INPUT DATA:
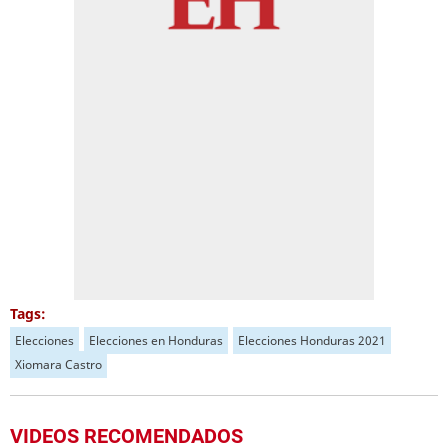
Tags:
Elecciones
Elecciones en Honduras
Elecciones Honduras 2021
Xiomara Castro
VIDEOS RECOMENDADOS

WHAT YOU WILL DO: Transcribe all of the material exactly, leaving out whatever pictures it contains.

YOUR SOLUTION:
Tags:
Elecciones
Elecciones en Honduras
Elecciones Honduras 2021
Xiomara Castro
VIDEOS RECOMENDADOS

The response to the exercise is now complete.